Mon, Mar 25, 2019 - Page 3 News List

INTERVIEW: Chinese-made devices pose risk to security

Chinese-made smartphones and other devices pose an unacceptable security risk to the government and private citizens, National Cheng Kung University electrical engineering professor and former cybersecurity head at the National Center of High-Performance Computing Li Jung-shian told ‘Liberty Times’ (the sister newspaper of the ‘Taipei Times’) staff reporter Cheng Chi-fang, adding that in the age of artificial intelligence, information is more useful than money

National Cheng Kung University electrical engineering professor and former cybersecurity head at National Center of High-Performance Computing Li Jung-shian speaks during an interview on March 14.

Photo: Chang Chung-yi, Taipei Times

Liberty Times (LT): What are your thoughts on the attempts by the US to block the spread of Huawei Technologies Co?

Li Jung-shian (李忠憲): The US-China trade war is ostensibly waged over trade deficits, but it is really about the structural changes that the US wants China to adopt.

China has reaped the benefits of free trade following its accession to the WTO. At the same time, it has kept its export subsidies, implemented regulations against foreign investors, used state-owned enterprises to monopolize the market and forced technology transfers from foreign firms, which it achieved by making the companies register in China, instead of allowing outright ownership. An end to the trade war is unlikely without addressing these issues.

More than just a bid to control 5G technology, the US’ attempts to ban Huawei and ZTE Corp is part of a broader strategy of economic warfare against China.

Any modern state’s critical infrastructure would have to include a 5G telecommunications network, and the services the network provides would cover almost every facet of human activity. Therefore, the developer or operator of a 5G network would have great implications for national and information security.

Should the infrastructure, equipment or operation be compromised, a hostile party would be able to effectuate round-the-clock surveillance in the very least or cripple the entire network, which could plunge a nation into a crisis.

The US is a free and democratic state, while China is an authoritarian dictatorship — following Chinese President Xi Jinping’s (習近平) abrogation of term limits, power is being concentrated in even fewer hands.

China is assuredly not a free-market economy. Although the US helped China build its economy, it openly treats the US as its main potential adversary and maintains close ties with Russia and North Korea.

It has established a bloc via massive investments in Africa, and plies the Philippines with cash in the South China Sea, as well as Cambodia and Pakistan. Recently, it has taken to cultivating anti-US forces in Venezuela, practically the backyard of the US.

These signs point to China’s intention to confront the US across multiple theaters. In response, a bipartisan consensus to adopt a common strategy to counter China has formed in the US.

Taking the above into account, it is safe to say that US actions against Huawei and ZTE are not purely motivated by cybersecurity, but by national security as well.

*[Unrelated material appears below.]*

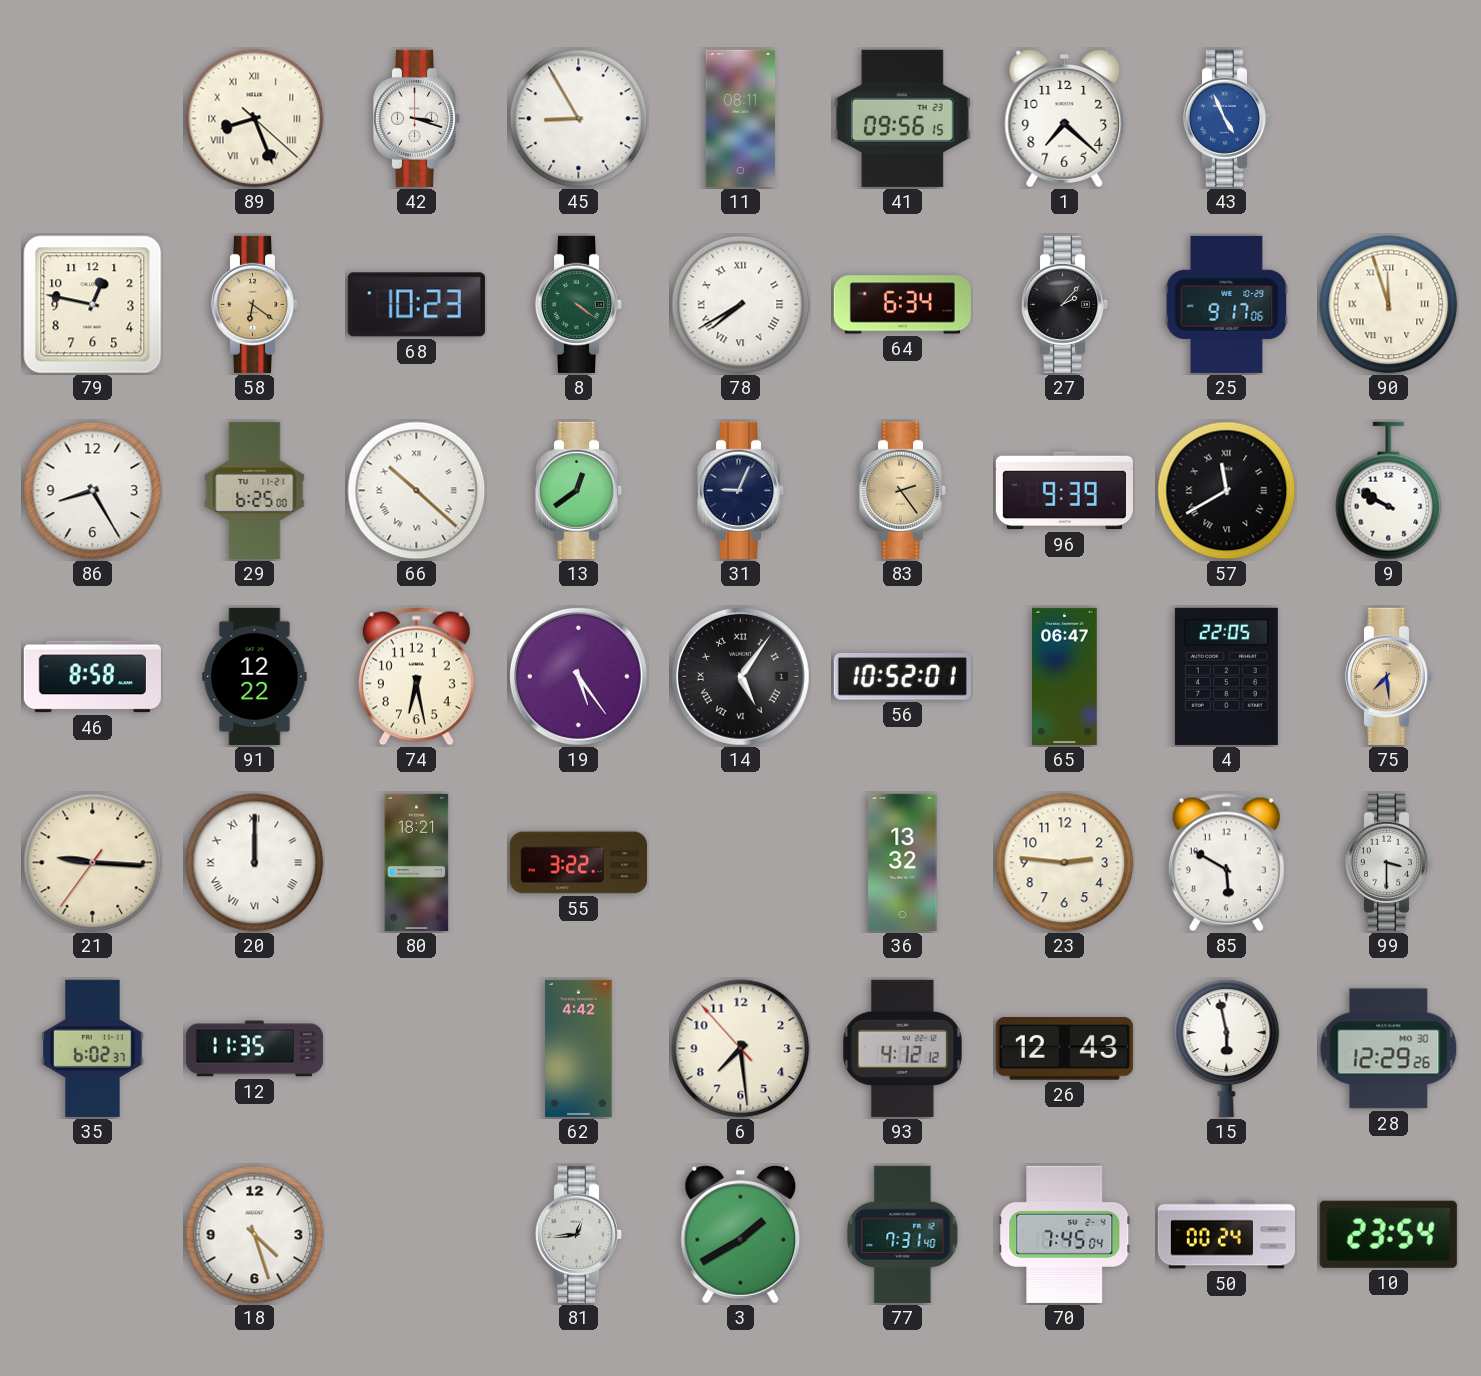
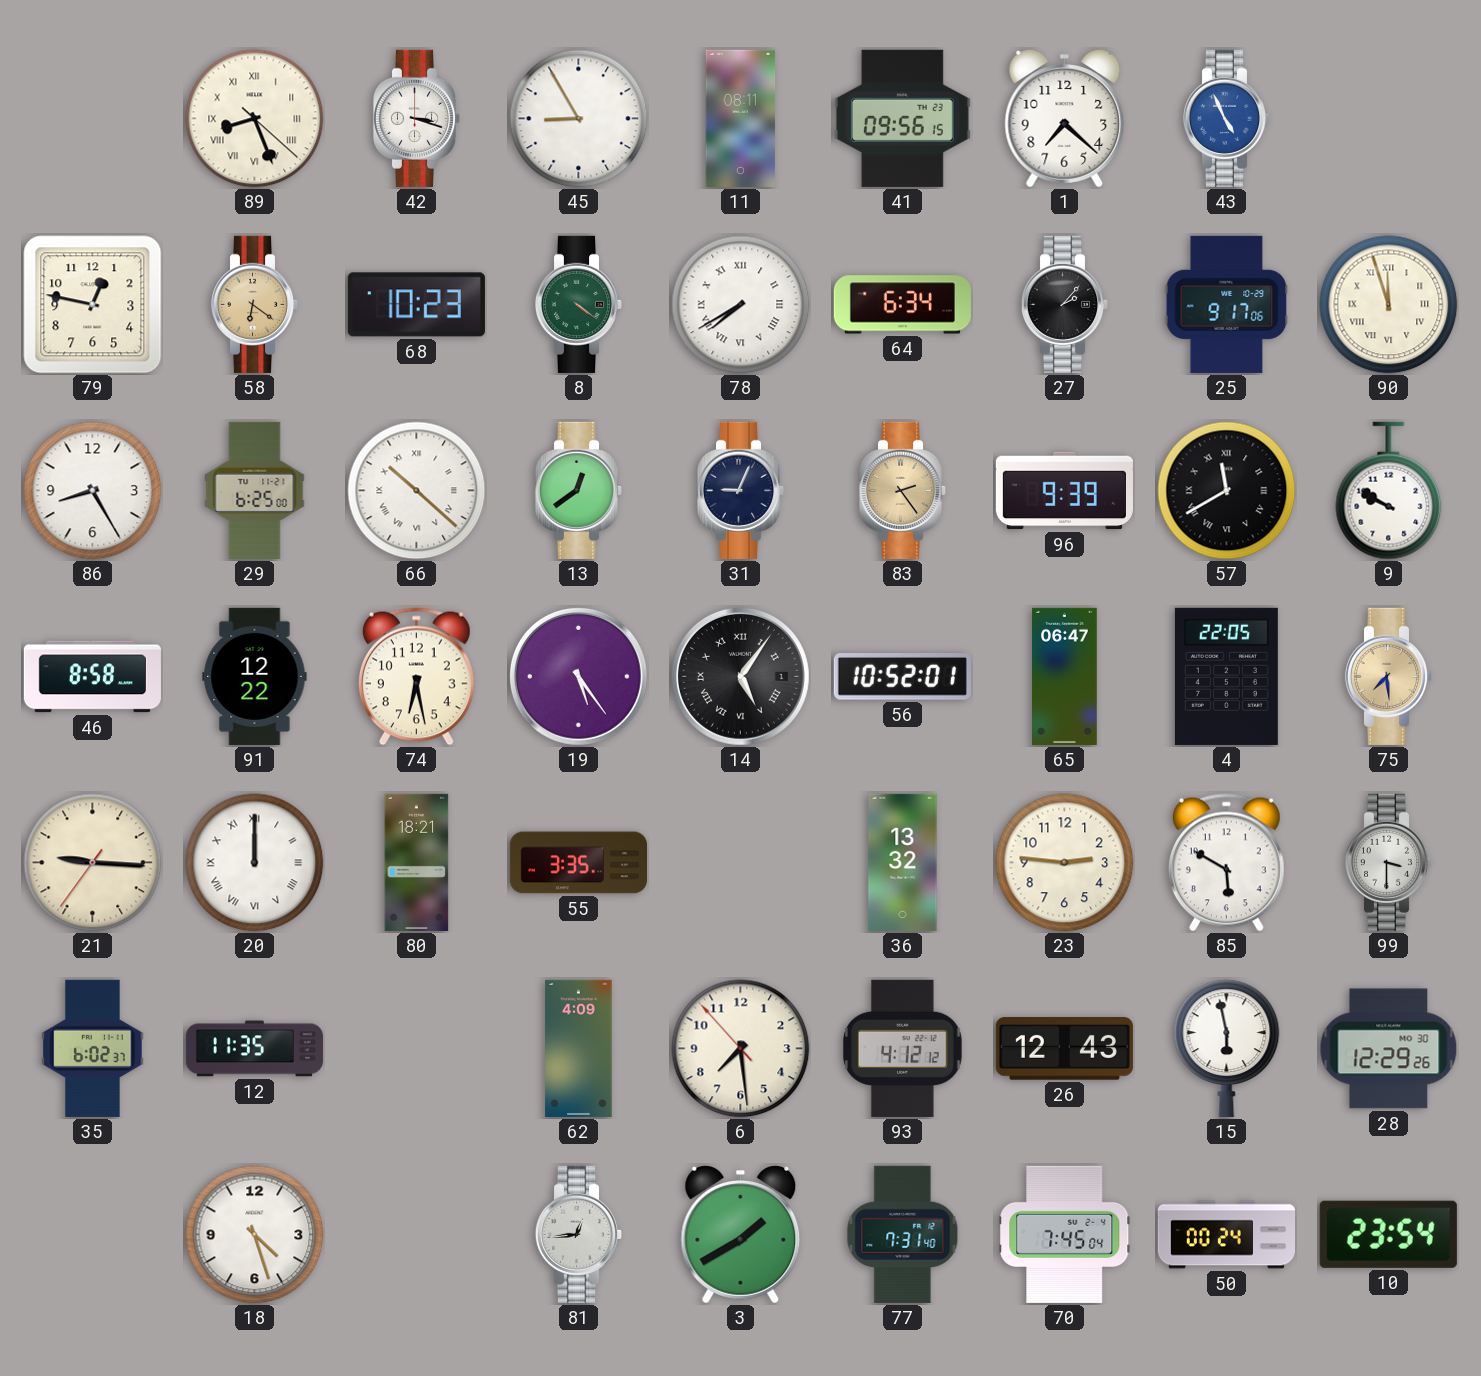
55: 3:22 -> 3:35
62: 4:42 -> 4:09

Considering the vital importance of 5G infrastructure, the US blockade of Huawei is an inevitable outcome.

LT: What are the security implications of using Huawei products for the government? What policies do you think the government should adopt?

Li: China is Taiwan’s main adversary. Xi has declared on multiple occasions that Beijing does not renounce the use of force against Taiwan.

Research has also demonstrated that Huawei cellphones contain a lot of mystery firmware, including hidden backdoors in complex systems. Without prior knowledge of a security issue that has already occurred, finding those backdoors would be like looking for a needle in a haystack.

If you find one cockroach in a house, you must assume more are in hiding — the same applies to cellphones.

Why is the use of Huawei smartphones banned at government offices? Because even assuming rigorous network security that shuts down suspicious connections made from within an intranet or through backdoors, those cellphones are still capable of collecting information while in the intranet and transmitting them to China after accessing an unregulated 4G environment.